What is needed. Find, in the records below, the line that contains "des Lions Indomptables : Le m" and the line that contains "100% produse originale". Copy those two lines and everything between them exactly, but not the pictures.

Data to examine.
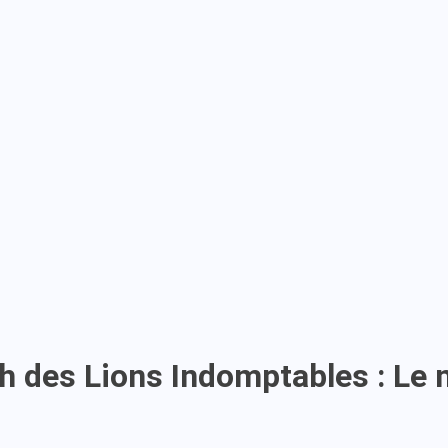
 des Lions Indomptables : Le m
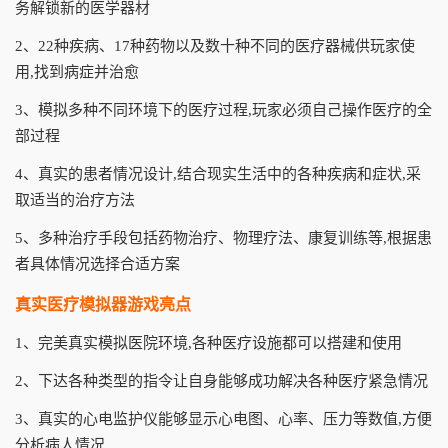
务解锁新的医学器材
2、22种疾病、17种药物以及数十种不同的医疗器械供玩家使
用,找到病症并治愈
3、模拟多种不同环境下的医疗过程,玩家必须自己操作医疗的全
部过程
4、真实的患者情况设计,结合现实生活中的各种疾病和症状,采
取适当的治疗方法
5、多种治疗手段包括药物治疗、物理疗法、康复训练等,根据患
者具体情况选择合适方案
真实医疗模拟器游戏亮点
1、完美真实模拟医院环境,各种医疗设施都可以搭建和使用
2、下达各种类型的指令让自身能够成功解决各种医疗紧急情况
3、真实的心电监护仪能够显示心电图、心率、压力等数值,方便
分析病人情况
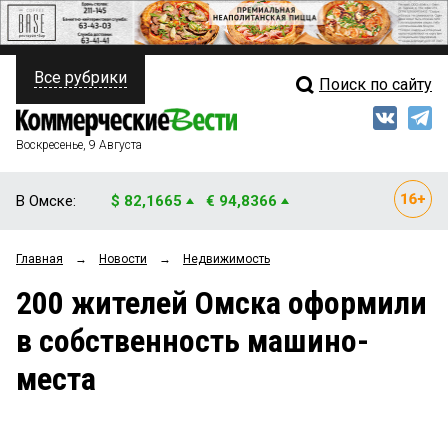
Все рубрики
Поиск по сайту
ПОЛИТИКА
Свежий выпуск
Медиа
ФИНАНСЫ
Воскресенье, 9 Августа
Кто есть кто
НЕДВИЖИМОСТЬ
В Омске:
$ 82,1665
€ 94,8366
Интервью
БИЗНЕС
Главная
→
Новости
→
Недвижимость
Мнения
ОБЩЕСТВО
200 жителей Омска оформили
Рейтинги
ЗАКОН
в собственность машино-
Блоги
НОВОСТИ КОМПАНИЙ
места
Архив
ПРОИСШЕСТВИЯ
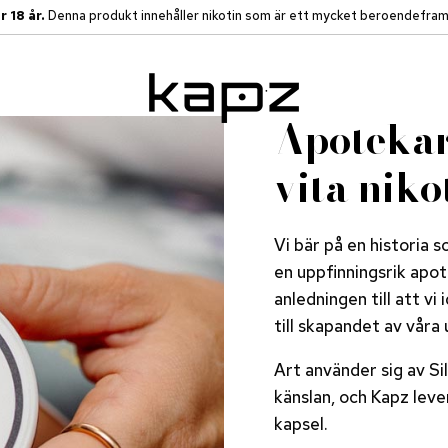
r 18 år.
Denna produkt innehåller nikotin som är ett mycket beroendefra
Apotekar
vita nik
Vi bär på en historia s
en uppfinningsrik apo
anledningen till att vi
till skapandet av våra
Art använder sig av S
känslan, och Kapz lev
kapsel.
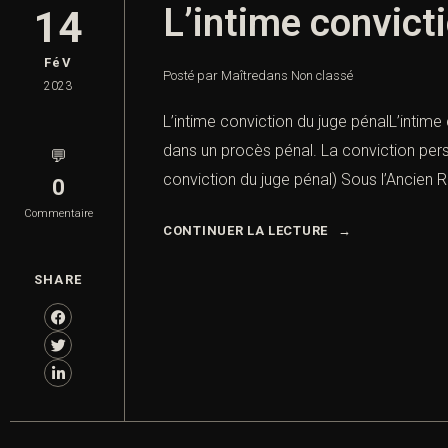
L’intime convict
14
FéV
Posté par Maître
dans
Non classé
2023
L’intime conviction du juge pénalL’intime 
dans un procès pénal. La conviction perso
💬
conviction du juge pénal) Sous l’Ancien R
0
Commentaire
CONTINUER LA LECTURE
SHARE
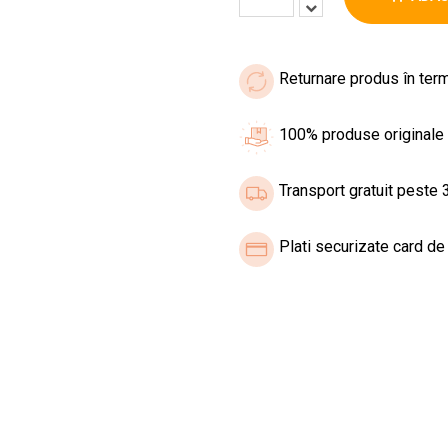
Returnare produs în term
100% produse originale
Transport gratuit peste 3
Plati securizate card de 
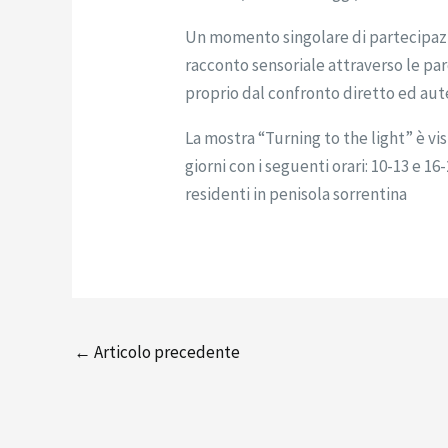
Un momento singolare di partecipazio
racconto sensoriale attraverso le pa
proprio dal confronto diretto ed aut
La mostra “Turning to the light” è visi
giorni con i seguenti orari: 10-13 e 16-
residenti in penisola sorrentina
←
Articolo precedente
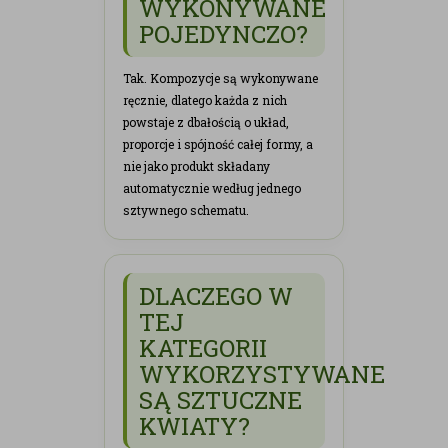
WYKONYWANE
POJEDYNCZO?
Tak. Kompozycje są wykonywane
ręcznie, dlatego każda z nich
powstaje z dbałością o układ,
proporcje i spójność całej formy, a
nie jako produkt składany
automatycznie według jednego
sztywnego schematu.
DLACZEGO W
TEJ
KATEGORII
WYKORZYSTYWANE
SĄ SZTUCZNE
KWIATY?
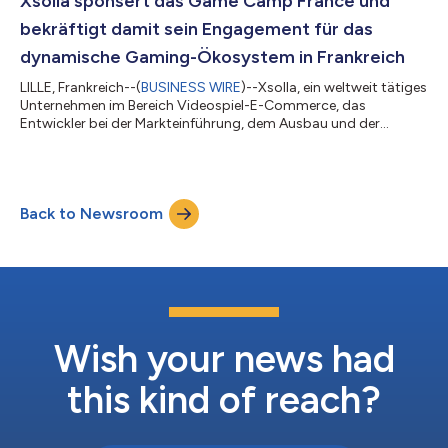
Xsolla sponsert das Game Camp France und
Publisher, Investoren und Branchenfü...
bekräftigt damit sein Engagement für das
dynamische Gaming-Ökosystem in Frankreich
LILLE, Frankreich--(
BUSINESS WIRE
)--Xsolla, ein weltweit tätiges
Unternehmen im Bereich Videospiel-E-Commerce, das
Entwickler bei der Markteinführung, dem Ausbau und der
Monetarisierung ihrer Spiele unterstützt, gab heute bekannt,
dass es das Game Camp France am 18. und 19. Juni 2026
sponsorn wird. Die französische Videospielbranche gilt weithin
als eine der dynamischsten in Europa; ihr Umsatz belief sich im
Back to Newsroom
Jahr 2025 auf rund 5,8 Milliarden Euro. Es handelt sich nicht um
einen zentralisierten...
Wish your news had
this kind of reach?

---

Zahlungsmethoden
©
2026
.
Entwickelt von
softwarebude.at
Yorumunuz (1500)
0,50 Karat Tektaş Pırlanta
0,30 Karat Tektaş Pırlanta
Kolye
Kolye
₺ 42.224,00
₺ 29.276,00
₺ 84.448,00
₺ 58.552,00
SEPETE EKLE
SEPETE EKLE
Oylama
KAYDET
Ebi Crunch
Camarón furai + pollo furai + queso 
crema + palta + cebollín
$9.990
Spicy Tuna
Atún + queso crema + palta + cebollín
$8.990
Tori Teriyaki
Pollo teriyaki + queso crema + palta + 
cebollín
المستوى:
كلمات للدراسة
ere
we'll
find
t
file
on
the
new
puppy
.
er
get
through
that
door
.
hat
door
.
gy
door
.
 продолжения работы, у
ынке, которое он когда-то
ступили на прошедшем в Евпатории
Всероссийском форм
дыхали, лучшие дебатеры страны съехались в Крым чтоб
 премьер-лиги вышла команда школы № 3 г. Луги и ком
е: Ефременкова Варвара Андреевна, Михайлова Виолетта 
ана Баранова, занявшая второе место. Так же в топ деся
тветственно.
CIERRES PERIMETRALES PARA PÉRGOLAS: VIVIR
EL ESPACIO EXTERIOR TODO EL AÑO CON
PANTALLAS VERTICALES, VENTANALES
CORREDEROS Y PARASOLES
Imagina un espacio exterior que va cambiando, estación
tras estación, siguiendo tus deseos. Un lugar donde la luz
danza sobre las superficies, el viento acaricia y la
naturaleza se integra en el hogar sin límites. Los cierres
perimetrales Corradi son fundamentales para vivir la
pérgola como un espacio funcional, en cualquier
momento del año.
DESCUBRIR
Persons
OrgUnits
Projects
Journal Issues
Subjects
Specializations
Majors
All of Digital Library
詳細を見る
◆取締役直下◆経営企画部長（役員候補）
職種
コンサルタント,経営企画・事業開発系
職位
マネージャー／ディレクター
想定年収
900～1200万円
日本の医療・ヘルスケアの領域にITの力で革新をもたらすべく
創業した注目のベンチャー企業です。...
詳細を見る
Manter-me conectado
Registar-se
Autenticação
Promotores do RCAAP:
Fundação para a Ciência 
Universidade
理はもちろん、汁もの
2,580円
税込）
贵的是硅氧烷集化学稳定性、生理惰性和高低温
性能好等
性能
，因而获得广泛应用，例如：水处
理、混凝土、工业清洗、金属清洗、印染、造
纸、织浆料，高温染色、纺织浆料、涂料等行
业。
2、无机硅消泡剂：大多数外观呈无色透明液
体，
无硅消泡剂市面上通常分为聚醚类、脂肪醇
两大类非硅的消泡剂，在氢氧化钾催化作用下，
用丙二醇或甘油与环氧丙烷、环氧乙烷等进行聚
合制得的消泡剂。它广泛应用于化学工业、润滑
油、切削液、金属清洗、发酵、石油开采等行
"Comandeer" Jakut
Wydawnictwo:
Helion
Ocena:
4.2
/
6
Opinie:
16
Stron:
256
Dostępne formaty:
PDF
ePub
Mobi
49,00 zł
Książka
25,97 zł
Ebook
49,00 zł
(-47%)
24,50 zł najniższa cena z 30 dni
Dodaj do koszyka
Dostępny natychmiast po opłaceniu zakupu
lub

Exercise answer.
 des Lions Indomptables : Le m
务解锁新的医学器材
2、22种疾病、17种药物以及数十种不同的医疗器械供玩家使
用,找到病症并治愈
3、模拟多种不同环境下的医疗过程,玩家必须自己操作医疗的全
部过程
4、真实的患者情况设计,结合现实生活中的各种疾病和症状,采
取适当的治疗方法
5、多种治疗手段包括药物治疗、物理疗法、康复训练等,根据患
者具体情况选择合适方案
真实医疗模拟器游戏亮点
1、完美真实模拟医院环境,各种医疗设施都可以搭建和使用
2、下达各种类型的指令让自身能够成功解决各种医疗紧急情况
3、真实的心电监护仪能够显示心电图、心率、压力等数值,方便
分析病人情况
Все рубрики
Поиск по сайту
ПОЛИТИКА
Свежий выпуск
Медиа
ФИНАНСЫ
Воскресенье, 9 Августа
Кто есть кто
НЕДВИЖИМОСТЬ
В Омске:
$ 82,1665
€ 94,8366
Интервью
БИЗНЕС
Главная
→
Новости
→
Недвижимость
Мнения
ОБЩЕСТВО
200 жителей Омска оформили
Рейтинги
ЗАКОН
в собственность машино-
Блоги
НОВОСТИ КОМПАНИЙ
места
Архив
ПРОИСШЕСТВИЯ
r 18 år.
Denna produkt innehåller nikotin som är ett mycket beroendefra
Apotekar
vita nik
Vi bär på en historia s
en uppfinningsrik apo
anledningen till att vi
till skapandet av våra
Art använder sig av S
känslan, och Kapz lev
kapsel.
L’intime convict
14
FéV
Posté par Maître
dans
Non classé
2023
L’intime conviction du juge pénalL’intime 
dans un procès pénal. La conviction perso
💬
conviction du juge pénal) Sous l’Ancien R
0
Commentaire
CONTINUER LA LECTURE
SHARE
Returnare produs în term
100% produse originale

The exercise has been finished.